**Work order**
Copy the lines of the data below exactly, starting at the first and stopping after the line that contains "지방에 거주하며 직장 근처 지방 아파트 소유자와"; include no pictures.

Given records START

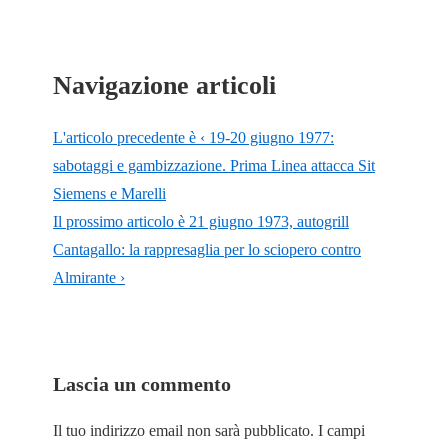
Navigazione articoli
L'articolo precedente è
‹ 19-20 giugno 1977:
sabotaggi e gambizzazione. Prima Linea attacca Sit
Siemens e Marelli
Il prossimo articolo è
21 giugno 1973, autogrill
Cantagallo: la rappresaglia per lo sciopero contro
Almirante ›
Lascia un commento
Il tuo indirizzo email non sarà pubblicato.
I campi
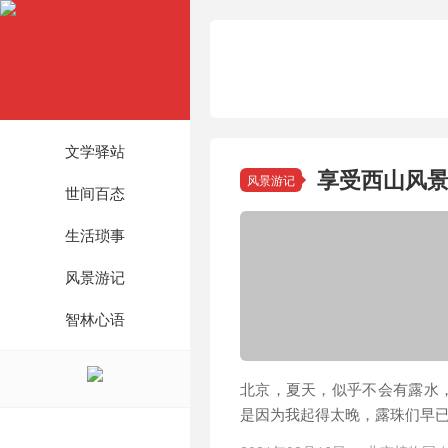
文学驿站
享受西山风景
风景游记
世间百态
生活琐事
风景游记
智林心语
北京，夏天，似乎不会有露水
是因为我起得太晚，露珠们早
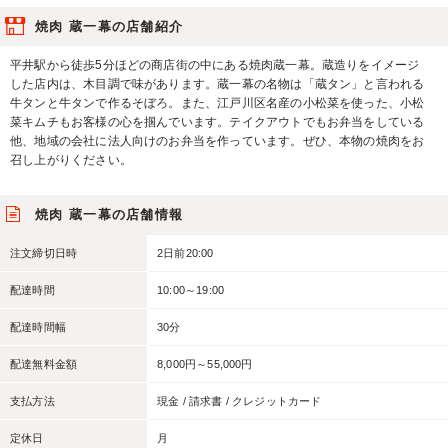
焼肉 蔵一幕の店舗紹介
平井駅から徒歩5分ほどの商店街の中にある焼肉蔵一幕。蔵造りをイメージ
した店内は、木目調で味があります。蔵一幕の名物は「蔵タン」と言われる
牛タンと牛タンで作るそぼろ。また、江戸川区名産の小松菜を使った、小松
菜キムチもお客様の心を掴んでいます。テイクアウトでもお弁当をしている
他、地域の会社に法人向けのお弁当を作っています。ぜひ、本物の焼肉をお
召し上がりください。
焼肉 蔵一幕の店舗情報
注文締切日時
2日前20:00
配達時間
10:00～19:00
配達時間幅
30分
配達無料金額
8,000円～55,000円
支払方法
現金 / 請求書 / クレジットカード
定休日
月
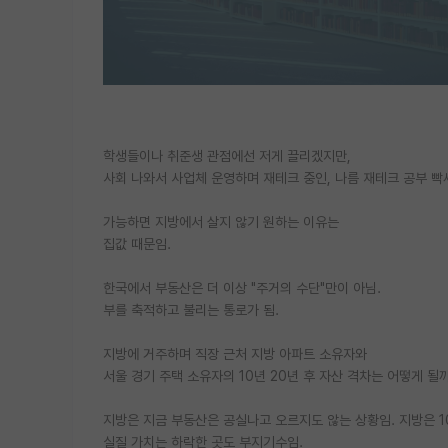
학생들이나 취준생 관점에선 저게 끌리겠지만,
사회 나와서 사업체 운영하며 재테크 중인, 나름 재테크 공부 빡세
가능하면 지방에서 살지 않기 원하는 이유는
집값 때문임.
한국에서 부동산은 더 이상 "주거의 수단"만이 아님.
부를 축적하고 불리는 통로가 됨.
지방에 거주하며 직장 근처 지방 아파트 소유자와
서울 경기 주택 소유자의 10년 20년 후 자산 격차는 어떻게 될
지방은 지금 부동산은 공실나고 오르지도 않는 상황임. 지방은 1
실질 가치는 하락한 곳도 부지기수임.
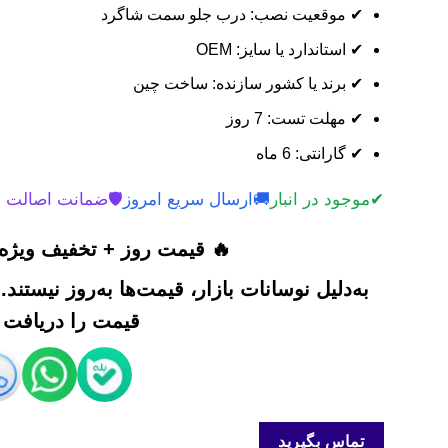
✔ موقعیت نصب: درب جلو سمت شاگرد
✔ استاندارد یا سایز: OEM
✔ برند یا کشور سازنده: ساخت چین
✔ مهلت تست: 7 روز
✔ گارانتی: 6 ماه
✔
موجود در انبار
🚚
ارسال سریع امروز
🛡️
ضمانت اصالت 
🔥 قیمت روز + تخفیف ویژه 
به‌دلیل نوسانات بازار، قیمت‌ها به‌روز نیستند
قیمت را دریافت ک
تماس بگیرید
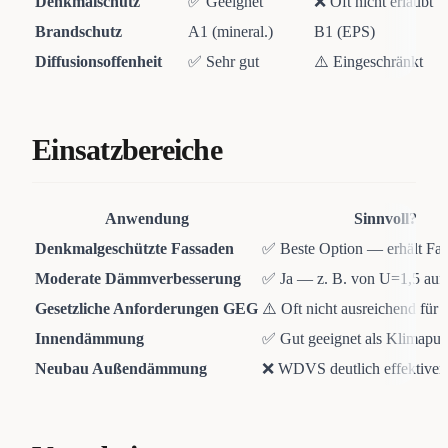
Denkmalschutz
✅ Geeignet
❌ Oft nicht erlaubt
Brandschutz
A1 (mineral.)
B1 (EPS)
Diffusionsoffenheit
✅ Sehr gut
⚠️ Eingeschränkt
Einsatzbereiche
Anwendung
Sinnvoll?
Denkmalgeschützte Fassaden
✅ Beste Option — erhält Fas
Moderate Dämmverbesserung
✅ Ja — z. B. von U=1,5 auf
Gesetzliche Anforderungen GEG
⚠️ Oft nicht ausreichend für
Innendämmung
✅ Gut geeignet als Klimaput
Neubau Außendämmung
❌ WDVS deutlich effektiver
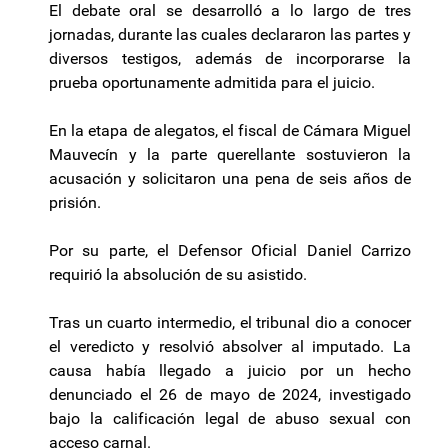
El debate oral se desarrolló a lo largo de tres
jornadas, durante las cuales declararon las partes y
diversos testigos, además de incorporarse la
prueba oportunamente admitida para el juicio.
En la etapa de alegatos, el fiscal de Cámara Miguel
Mauvecín y la parte querellante sostuvieron la
acusación y solicitaron una pena de seis años de
prisión.
Por su parte, el Defensor Oficial Daniel Carrizo
requirió la absolución de su asistido.
Tras un cuarto intermedio, el tribunal dio a conocer
el veredicto y resolvió absolver al imputado. La
causa había llegado a juicio por un hecho
denunciado el 26 de mayo de 2024, investigado
bajo la calificación legal de abuso sexual con
acceso carnal.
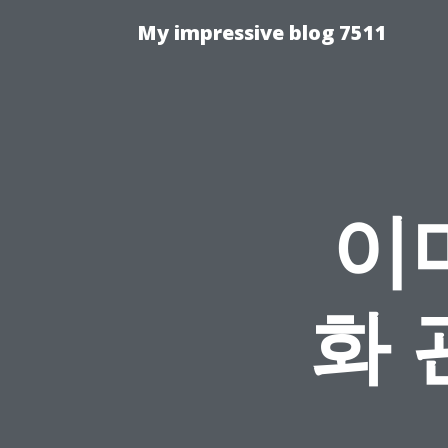
My impressive blog 7511
이
화 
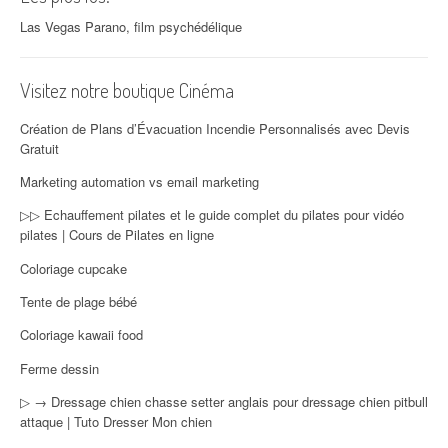
Las Vegas Parano, film psychédélique
Visitez notre boutique Cinéma
Création de Plans d’Évacuation Incendie Personnalisés avec Devis
Gratuit
Marketing automation vs email marketing
▷▷ Echauffement pilates et le guide complet du pilates pour vidéo
pilates | Cours de Pilates en ligne
Coloriage cupcake
Tente de plage bébé
Coloriage kawaii food
Ferme dessin
▷ → Dressage chien chasse setter anglais pour dressage chien pitbull
attaque | Tuto Dresser Mon chien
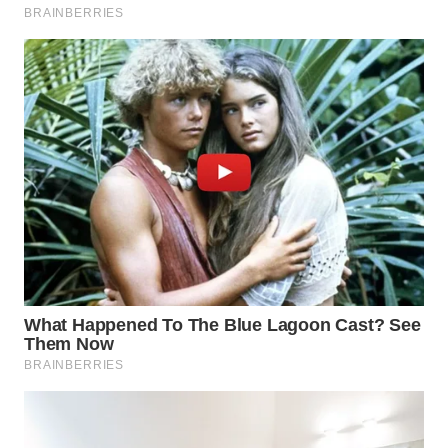
WAHANA
LISTRIK
WAHANA
TRAVEL
WAHANA
TV
WAHANANEWS
ID
WAHANANEWS
CO ID
WAHANANEWS
NET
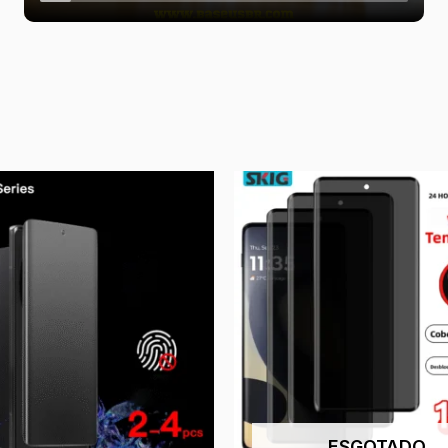
ESGOTADO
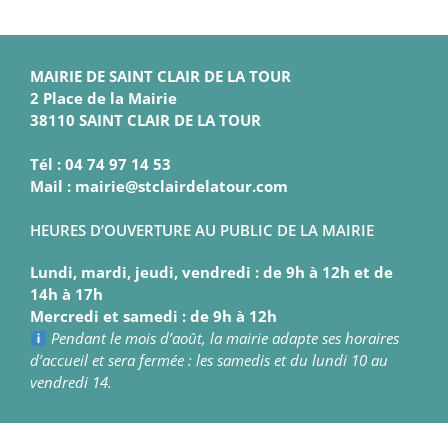
MAIRIE DE SAINT CLAIR DE LA TOUR
2 Place de la Mairie
38110 SAINT CLAIR DE LA TOUR
Tél : 04 74 97 14 53
Mail : mairie@stclairdelatour.com
HEURES D’OUVERTURE AU PUBLIC DE LA MAIRIE
Lundi, mardi, jeudi, vendredi : de 9h à 12h et de
14h à 17h
Mercredi et samedi : de 9h à 12h
Pendant le mois d’août, la mairie adapte ses horaires
d’accueil et sera fermée : les samedis et du lundi 10 au
vendredi 14.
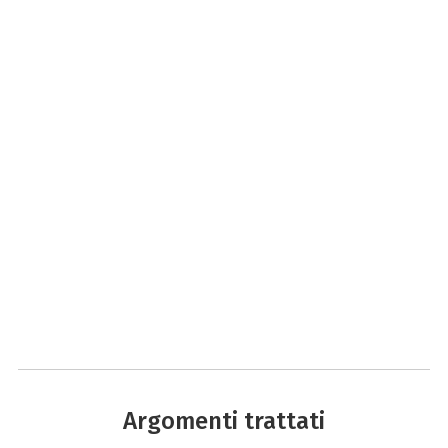
Argomenti trattati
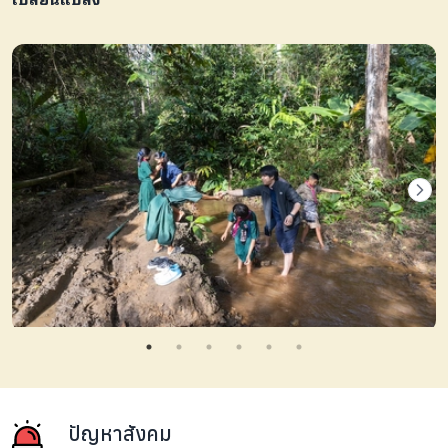
ปัญหาสังคม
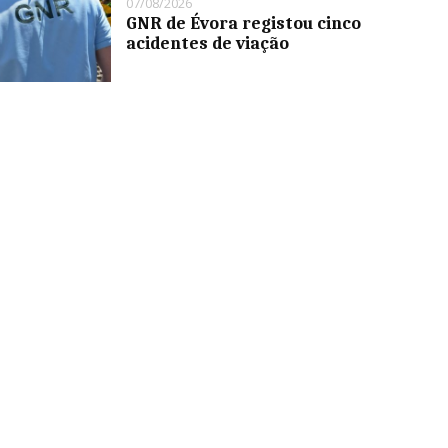
07/08/2026
GNR de Évora registou cinco
acidentes de viação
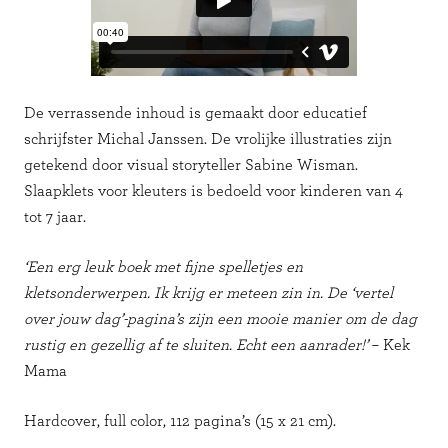
De verrassende inhoud is gemaakt door educatief
schrijfster Michal Janssen. De vrolijke illustraties zijn
getekend door visual storyteller Sabine Wisman.
Slaapklets voor kleuters is bedoeld voor kinderen van 4
tot 7 jaar.
‘Een erg leuk boek met fijne spelletjes en
kletsonderwerpen. Ik krijg er meteen zin in. De ‘vertel
over jouw dag’-pagina’s zijn een mooie manier om de dag
rustig en gezellig af te sluiten. Echt een aanrader!’
– Kek
Mama
Hardcover, full color, 112 pagina’s (15 x 21 cm).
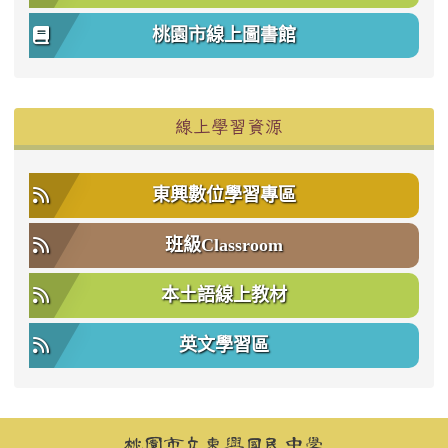
桃園市線上圖書館
右邊區域內容
線上學習資源
東興數位學習專區
班級Classroom
本土語線上教材
英文學習區
頁尾區域內容
桃園市立東興國民中學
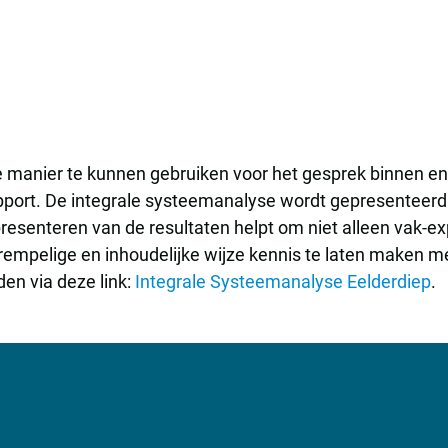
manier te kunnen gebruiken voor het gesprek binnen en 
pport. De integrale systeemanalyse wordt gepresenteerd
presenteren van de resultaten helpt om niet alleen vak-
rempelige en inhoudelijke wijze kennis te laten maken 
en via deze link:
Integrale Systeemanalyse Eelderdiep
.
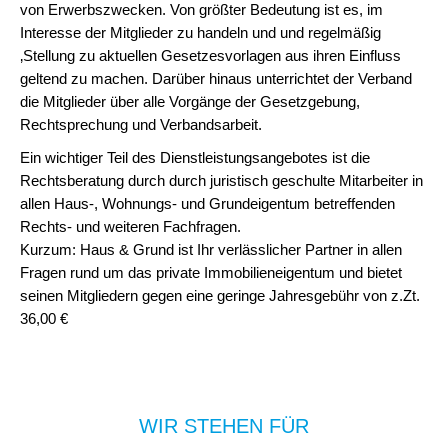
von Erwerbszwecken. Von größter Bedeutung ist es, im
Interesse der Mitglieder zu handeln und und regelmäßig
‚Stellung zu aktuellen Gesetzesvorlagen aus ihren Einfluss
geltend zu machen. Darüber hinaus unterrichtet der Verband
die Mitglieder über alle Vorgänge der Gesetzgebung,
Rechtsprechung und Verbandsarbeit.
Ein wichtiger Teil des Dienstleistungsangebotes ist die
Rechtsberatung durch durch juristisch geschulte Mitarbeiter in
allen Haus-, Wohnungs- und Grundeigentum betreffenden
Rechts- und weiteren Fachfragen.
Kurzum: Haus & Grund ist Ihr verlässlicher Partner in allen
Fragen rund um das private Immobilieneigentum und bietet
seinen Mitgliedern gegen eine geringe Jahresgebühr von z.Zt.
36,00 €
WIR STEHEN FÜR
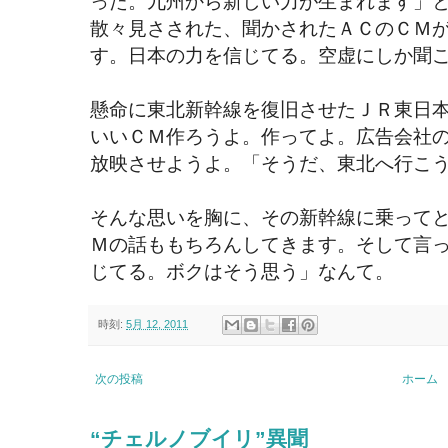
った。九州から新しい力が生まれます」
散々見さされた、聞かされたＡＣのＣＭ
す。日本の力を信じてる。空虚にしか聞
懸命に東北新幹線を復旧させたＪＲ東日
いいＣＭ作ろうよ。作ってよ。広告会社
放映させようよ。「そうだ、東北へ行こ
そんな思いを胸に、その新幹線に乗って
Ｍの話ももちろんしてきます。そして言
じてる。ボクはそう思う」なんて。
時刻:
5月 12, 2011
次の投稿
ホーム
“チェルノブイリ”異聞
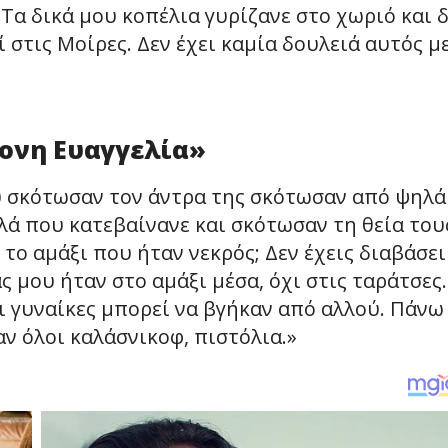
 Τα δικά μου κοπέλια γυρίζανε στο χωριό και 
εί στις Μοίρες. Δεν έχει καμία δουλειά αυτός μ
ονη Ευαγγελία»
ου σκότωσαν τον άντρα της σκότωσαν από ψηλά
ά που κατεβαίνανε και σκότωσαν τη θεία του
το αμάξι που ήταν νεκρός; Δεν έχεις διαβάσει
ς μου ήταν στο αμάξι μέσα, όχι στις ταράτσες.
Οι γυναίκες μπορεί να βγήκαν από αλλού. Πάνω
ν όλοι καλάσνικοφ, πιστόλια.»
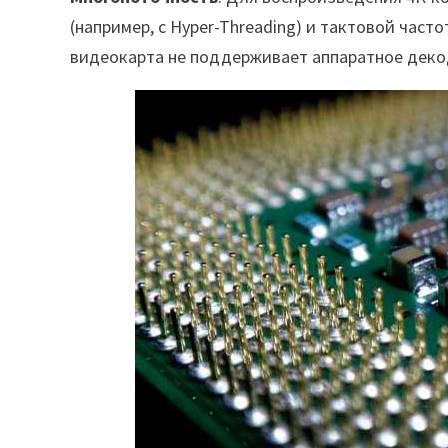
(например, с Hyper-Threading) и тактовой част
видеокарта не поддерживает аппаратное деко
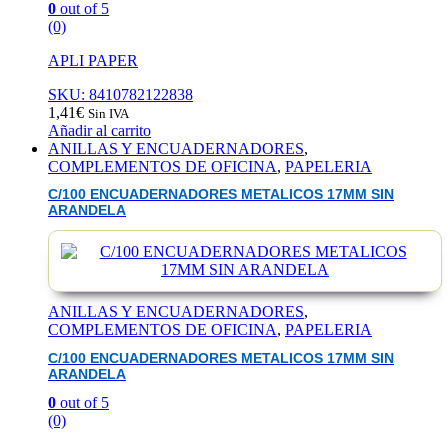
0
out of 5
(0)
APLI PAPER
SKU: 8410782122838
1,41
€
Sin IVA
Añadir al carrito
ANILLAS Y ENCUADERNADORES
,
COMPLEMENTOS DE OFICINA
,
PAPELERIA
C/100 ENCUADERNADORES METALICOS 17MM SIN
ARANDELA
ANILLAS Y ENCUADERNADORES
,
COMPLEMENTOS DE OFICINA
,
PAPELERIA
C/100 ENCUADERNADORES METALICOS 17MM SIN
ARANDELA
0
out of 5
(0)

Given records END

**Task response**
Navigazione articoli
L'articolo precedente è
‹ 19-20 giugno 1977:
sabotaggi e gambizzazione. Prima Linea attacca Sit
Siemens e Marelli
Il prossimo articolo è
21 giugno 1973, autogrill
Cantagallo: la rappresaglia per lo sciopero contro
Almirante ›
Lascia un commento
Il tuo indirizzo email non sarà pubblicato.
I campi
文学驿站
享受西山风景
风景游记
世间百态
生活琐事
风景游记
智林心语
北京，夏天，似乎不会有露水
是因为我起得太晚，露珠们早
焼肉 蔵一幕の店舗紹介
平井駅から徒歩5分ほどの商店街の中にある焼肉蔵一幕。蔵造りをイメージ
した店内は、木目調で味があります。蔵一幕の名物は「蔵タン」と言われる
牛タンと牛タンで作るそぼろ。また、江戸川区名産の小松菜を使った、小松
菜キムチもお客様の心を掴んでいます。テイクアウトでもお弁当をしている
他、地域の会社に法人向けのお弁当を作っています。ぜひ、本物の焼肉をお
召し上がりください。
焼肉 蔵一幕の店舗情報
注文締切日時
2日前20:00
配達時間
10:00～19:00
配達時間幅
30分
配達無料金額
8,000円～55,000円
支払方法
現金 / 請求書 / クレジットカード
定休日
月
학생들이나 취준생 관점에선 저게 끌리겠지만,
사회 나와서 사업체 운영하며 재테크 중인, 나름 재테크 공부 빡세
가능하면 지방에서 살지 않기 원하는 이유는
집값 때문임.
한국에서 부동산은 더 이상 "주거의 수단"만이 아님.
부를 축적하고 불리는 통로가 됨.
지방에 거주하며 직장 근처 지방 아파트 소유자와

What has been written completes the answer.